[Records shown]

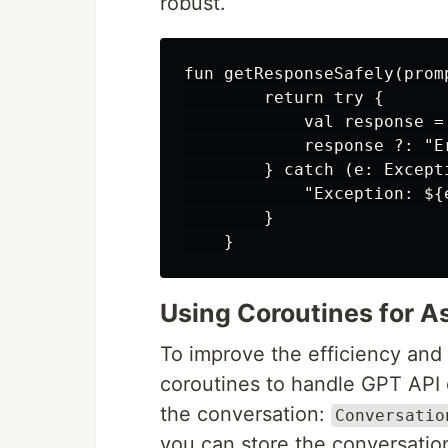
robust.
fun getResponseSafely(prom
        return try {

            val response =
            response ?: "E
        } catch (e: Excepti
            "Exception: ${e
        }

Using Coroutines for A
To improve the efficiency and 
coroutines to handle GPT API 
the conversation:
Conversatio
you can store the conversation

[/Records shown]

* _Work order_: Give the data again exactly as written, with no pictures included.

* _Written response_:
robust.
fun getResponseSafely(prom
        return try {

            val response =
            response ?: "E
        } catch (e: Excepti
            "Exception: ${e
        }

Using Coroutines for A
To improve the efficiency and 
coroutines to handle GPT API 
the conversation:
Conversatio
you can store the conversation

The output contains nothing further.